EM LIBERDADE MAS DE BICO CALADO

O Tribunal Supremo de Angola concedeu liberdade condicional ao ex-ministro dos Transportes Augusto Tomás, que fica obrigado a residir em Luanda e a pagar o total da indemnização a que foi condenado. Numa das audiências, Augusto Tomás disse: “Às vezes as pessoas confundem a essência com a aparência”…

No acórdão do Tribunal Supremo, datado de ontem, é concedida “a liberdade condicional ao recluso Augusto da Silva Tomás, pelo tempo que resta para o cumprimento da pena de cinco anos, três meses e 22 dias de prisão”.

A pena de Augusto Tomás – condenado pelo Tribunal Supremo em Agosto de 2019, a 14 anos de prisão maior, no âmbito do julgamento do conhecido “caso do Conselho Nacional de Carregadores” (CNC), pena que foi reduzida pelo plenário do Tribunal Supremo a sete anos e um mês de prisão – termina no dia 10 de Janeiro de 2024, lê-se no acórdão.

Até lá, o ex-ministro terá que “cumprir as seguintes obrigações: residir nesta cidade de Luanda; pagamento total da indemnização a que foi condenado, no mesmo prazo”.

A defesa de Augusto Tomás solicitou a liberdade condicional, por o ex-ministro ter cumprido metade da pena que lhe foi imposta, tendo a Direcção-Geral do Serviço Prisional dado parecer favorável.

O antigo ministro dos Transportes encontra-se detido desde o dia 21 de Setembro de 2018, pelo que atingiu o meio da pena no dia 2 de Abril deste ano.

Augusto Tomás foi ministro dos Transportes de Angola entre 2008 e 2017, e respondeu em tribunal pelos crimes de peculato, de violação das normas de execução do plano de orçamento sob forma continuada, de abuso de poder sob forma continuada e de participação económica.

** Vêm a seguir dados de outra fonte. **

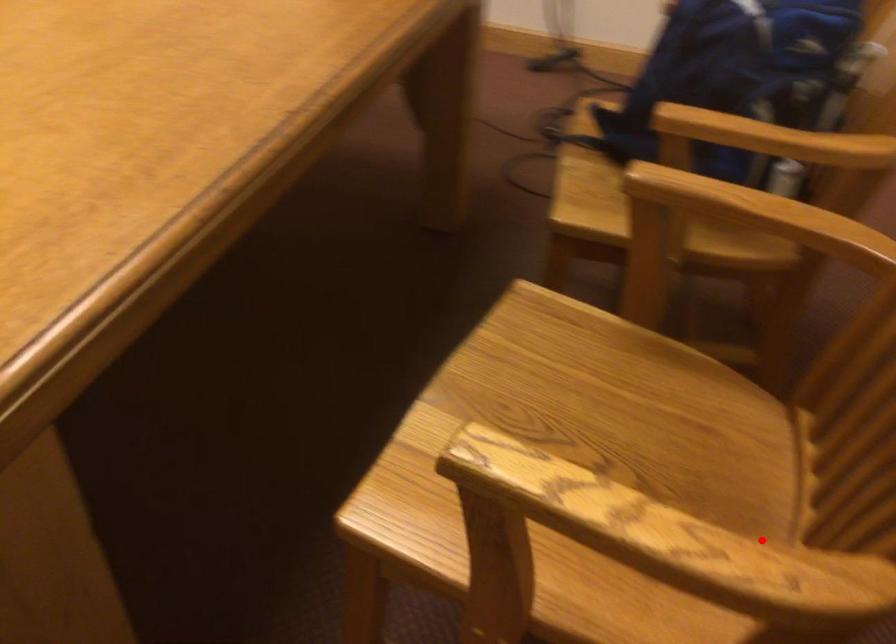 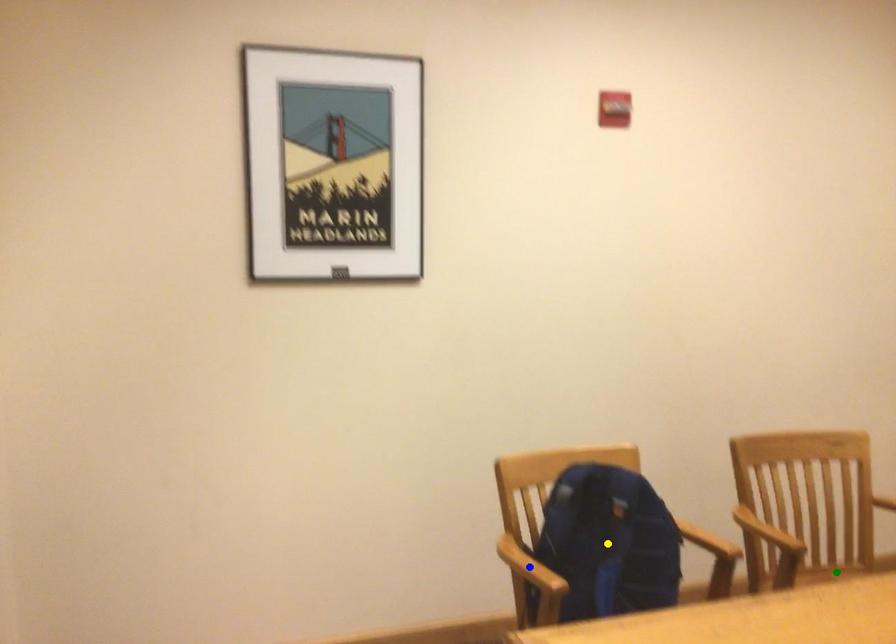 Question: I am providing you with two images of the same scene from different viewpoints. A red point is marked on the first image. You are given multiple points on the second image. Which mark in image 2 goes with the point in image 1?

Choices:
 (A) green point
 (B) blue point
 (C) yellow point

Answer: (A) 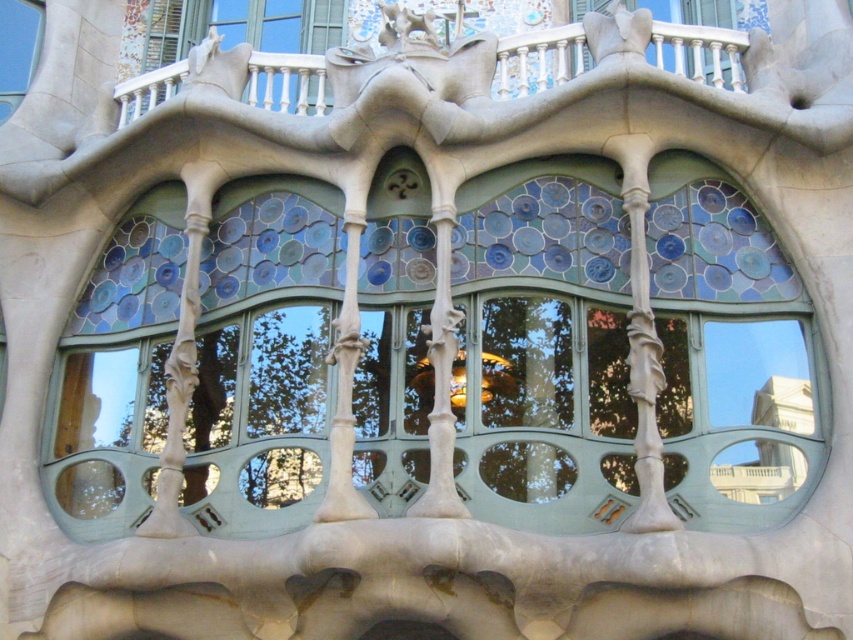 Is blue mosaic glass at center further to the viewer compared to smooth stone balcony at upper center?

No, blue mosaic glass at center is in front of smooth stone balcony at upper center.

Between blue mosaic glass at center and smooth stone balcony at upper center, which one is positioned lower?

blue mosaic glass at center

Who is more distant from viewer, [367,385] or [248,86]?

Point [248,86]

Image resolution: width=853 pixels, height=640 pixels. I want to click on blue mosaic glass at center, so click(544, 355).

Does smooth stone balcony at upper center have a lesser width compared to stained glass window at upper left?

In fact, smooth stone balcony at upper center might be wider than stained glass window at upper left.

Is smooth stone balcony at upper center bigger than stained glass window at upper left?

Indeed, smooth stone balcony at upper center has a larger size compared to stained glass window at upper left.

Between point (521, 51) and point (30, 3), which one is positioned in front?

Point (521, 51) is in front.

You are a GUI agent. You are given a task and a screenshot of the screen. Output one action in this format:
    pyautogui.click(x=<x>, y=<y>)
    Task: Click on the smooth stone balcony at upper center
    This screenshot has width=853, height=640.
    Given the screenshot: What is the action you would take?
    [538, 60]

Is blue mosaic glass at center taller than stained glass window at upper left?

Indeed, blue mosaic glass at center has a greater height compared to stained glass window at upper left.

Which is behind, point (572, 300) or point (28, 13)?

Point (28, 13)

The width and height of the screenshot is (853, 640). I want to click on blue mosaic glass at center, so click(x=544, y=355). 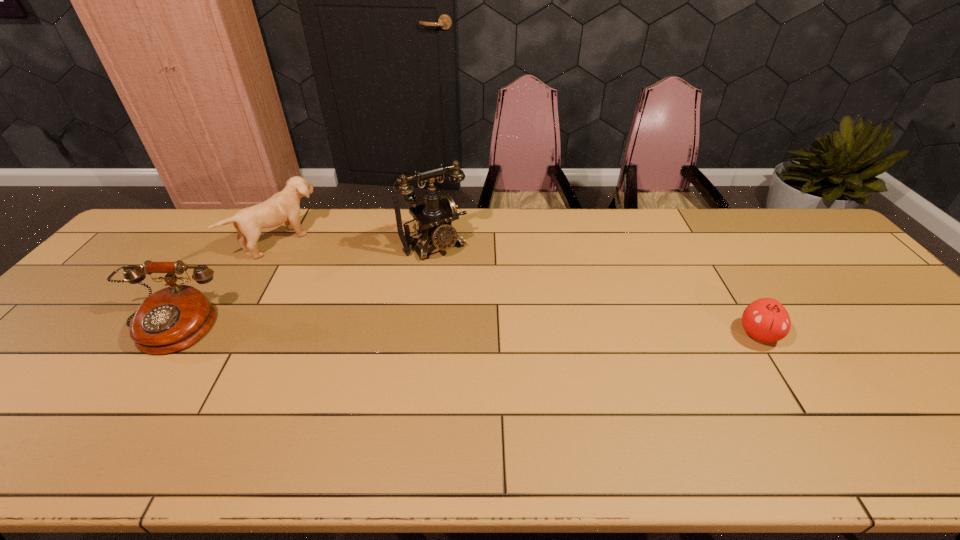 Image resolution: width=960 pixels, height=540 pixels. What are the coordinates of `free space that is in between the puppy and the taller telephone` in the screenshot? It's located at (358, 242).

Identify the location of vacant space that's between the third object from left to right and the rightmost object. The width and height of the screenshot is (960, 540). 596,289.

Locate an element on the screen. The height and width of the screenshot is (540, 960). vacant point located between the tallest object and the left telephone is located at coordinates (301, 286).

Select which object is the third closest to the farther telephone. Please provide its 2D coordinates. Your answer should be formatted as a tuple, i.e. [(x, y)], where the tuple contains the x and y coordinates of a point satisfying the conditions above.

[(766, 319)]

The width and height of the screenshot is (960, 540). I want to click on the closest object to the tallest object, so click(x=283, y=207).

Locate an element on the screen. Image resolution: width=960 pixels, height=540 pixels. vacant space that satisfies the following two spatial constraints: 1. on the front side of the shortest object; 2. on the right side of the farther telephone is located at coordinates (423, 334).

Identify the location of free region that satisfies the following two spatial constraints: 1. on the dial of the apple; 2. on the right side of the nearer telephone. (163, 334).

Image resolution: width=960 pixels, height=540 pixels. Find the location of `free location that satisfies the following two spatial constraints: 1. on the front side of the puppy; 2. on the left side of the second object from right to left`. free location that satisfies the following two spatial constraints: 1. on the front side of the puppy; 2. on the left side of the second object from right to left is located at coordinates pos(279,244). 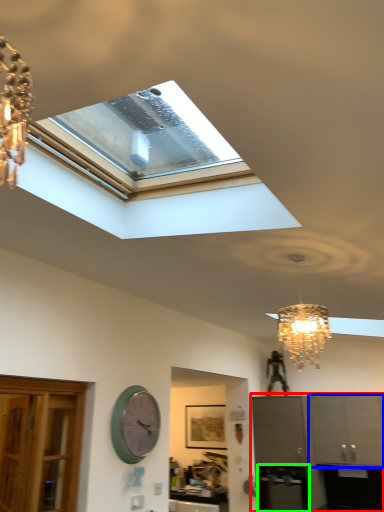 Question: Considering the real-world distances, which object is farthest from cabinetry (highlighted by a red box)? cabinetry (highlighted by a blue box) or appliance (highlighted by a green box)?

Choices:
 (A) cabinetry
 (B) appliance

Answer: (B) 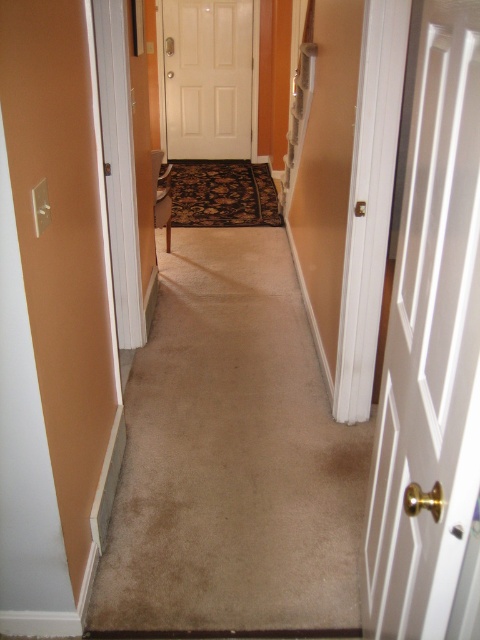 Who is higher up, white wood door at right or white matte door at center?

white matte door at center is above.

Is point (456, 332) farther from viewer compared to point (176, 109)?

That is False.

At what (x,y) coordinates should I click in order to perform the action: click on white wood door at right. Please return your answer as a coordinate pair (x, y). Looking at the image, I should click on (430, 348).

This screenshot has height=640, width=480. What are the coordinates of `white wood door at right` in the screenshot? It's located at coord(430,348). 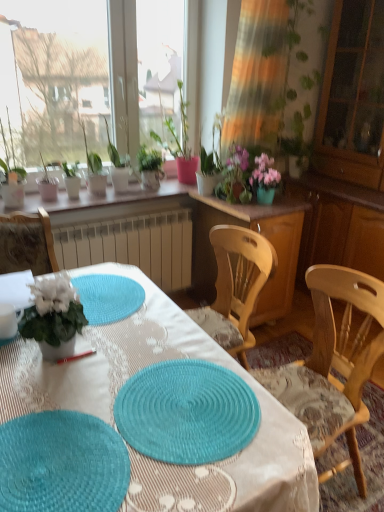 Identify the location of free point above teal woven placemat at center, the 2th mat positioned from the left (from a real-world perspective). (190, 400). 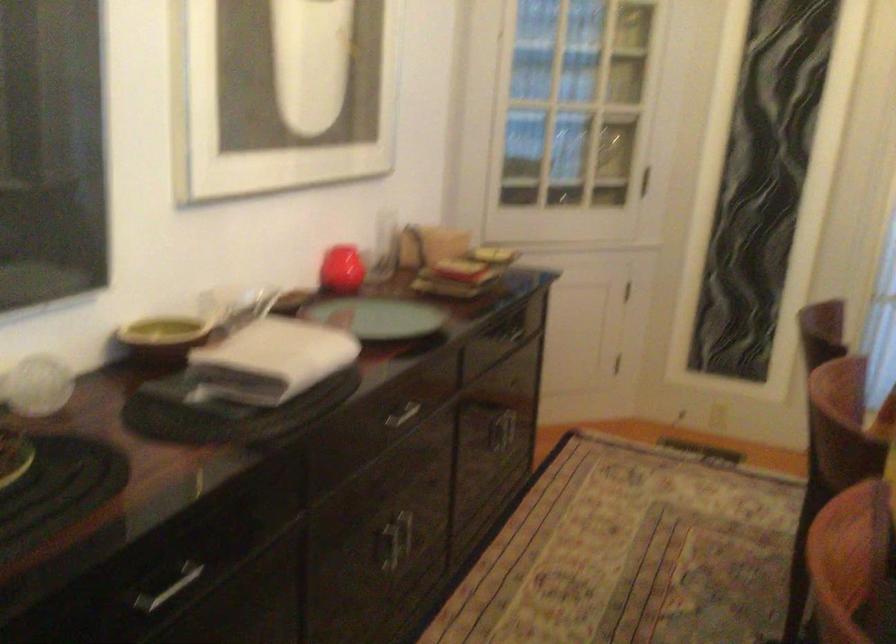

O antigo ministro dos Transportes foi absolvido dos crimes de branqueamento de capitais, associação criminosa e de crime de participação em negócio, por falta de provas.

Recorde-se que o juiz Daniel Modesto Geraldes deu pistas inquisitoriais reluzentes ao considerar, no dia 27 de Setembro de 2022, criminoso o cidadão Augusto da Silva Tomás, para negar a concessão de Liberdade Condicional, por cumprimento de metade da pena, ao abrigo do Proc.º n.º 02/19 – Tribunal Supremo, que o condenou à 7 anos e um mês de prisão.

Eis o douto “veredicto” do juiz Daniel Modesto Geraldes:

“Dito isto, a libertação deste tipo de criminosos a meio da pena não se mostra de todo compatível com a paz social e tranquilidade públicas que se exige para a concessão da liberdade condicional. Mais, diremos que consideramos as penas demasiado brandas e será tempo de o legislador olhar para esta criminalidade de forma mais consciente, seja nas molduras penais que deveriam ser mais severas, seja neste tipo de benefícios que se deveriam verificar cumprida que estivesse 5/6 da pena, para se evitar a sensação tão ouvida por parte do povo em nome de quem administramos a justiça de que “afinal o crime compensa.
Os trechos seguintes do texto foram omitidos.